# Compilers (2023)

Welcome to CS327: Compilers. In this course, we will design and implement a compiler for a simple imperative language. We will aim for the following language features.

- Basic Types: numbers, booleans, strings.
- Compound Types: products, sums, arrays.
- Conditionals.
- Loops.
- Functions.
- Closures.
- Mutable variables.
- Exceptions.

We will aim to implement a tree-walking interpreter followed by designing a bytecode along with a source to bytecode compiler that implements some optimizations such as function inlining, loop unrolling, constant folding, and dead code elimination.

My code for this course will be hosted at the github repository for CS327: Compilers (2023).

## Current status

Complete implementation for a PL with conditionals, loops, nested functions, and typechecking with both tree-walking and bytecode generation.

## Project

This section lists the goals of the project. Everyone should try to complete the minimal (M) goals. The goals marked intermediate (I) and advanced (A) can be taken up once the minimal goals are achieved.
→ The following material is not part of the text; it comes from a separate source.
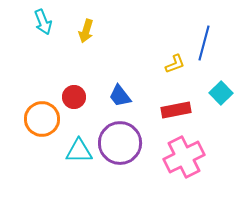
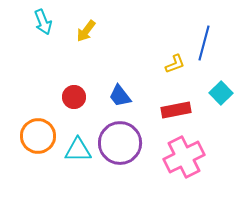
yellow arrow: rotated 20 degrees clockwise
orange circle: moved 4 px left, 17 px down
cyan triangle: moved 1 px left, 1 px up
- M: A number type and arithmetic.
- I: Multiple number types such as fractions and integers. Quotient and division are different. Quotient has type (integer, integer) -> integer and division has type (fraction, fraction) -> fraction. An integer can be used wherever a fraction can be used.
- M: Let expressions.
- I: Parallel
`let`

(See`let..and`

in Ocaml). - M: A Boolean type, comparisons, and if-else.
- I: An explicit unary boolifying operator. In Perl
`so x`

where`x`

has any type produces a Boolean value. For example, if`x`

is a number, it is true when non-zero. If`x`

is a string, it is true when non-empty. - M: Mutable variables.
- I: Static type checking. The expression
`(5>3) + 2`

should be an error without evaluating anything. - A: Disallow mutable variables to change type. With the binding
`let mut p = True in ...`

, the variable`p`

should only be assigned boolean values. - M: Strings with concatenation and slicing.
- M: A
`print`

operation that prints values to screen. - M: loops.
- M: Functions
- M: Lists with operations
`cons`

,`is-empty?`

,`head`

,`tail`

. - I:
`for`

loop to iterate over lists. - I: Mutable arrays with indexing, appending, popping, concatenation, element assignment.
- I: Allow declaration of type of array. For example
`let xs: Array[int] = [] in ...`

should prevent`xs[0] ← 5/3`

. - A: Step-by-step debugger for your programming language.
- A: User-defined types – records.
- A: First-class functions.

A showcase of various programming languages designed by students.

## Meetings

### 21-04-2023

Resources for mathematical foundations. Feedback.

### 19-04-2023

Static links for accessing variables in outer functions.

### 12-04-2023

Functions with parameters. Calling convention. Function preamble.

### 05-04-2023

Parameter-less functions. Call frame management. CALL and RETURN instructions.

### 31-03-2023

Frames and local variables.

### 29-03-2023

Code walk-through for bytecode generation. See ‘unstable’ branch in the git repo. Expressions without variables are done.

### 22-03-2023

Exam II

### 17-03-2023

Bytecode generation for conditionals and loops.

### 15-03-2023

Stack VM, Bytecode generation for arithmetic expressions.

### 03-03-2023

Importance of formalizing passes. Parser generators (GNU Bison, Python parsimonious). Programming language shootout game. Code golf.

### 01-03-2023

Arrays vs Lists performance. Implementing arrays. Referential transparency. Copy-on-Write.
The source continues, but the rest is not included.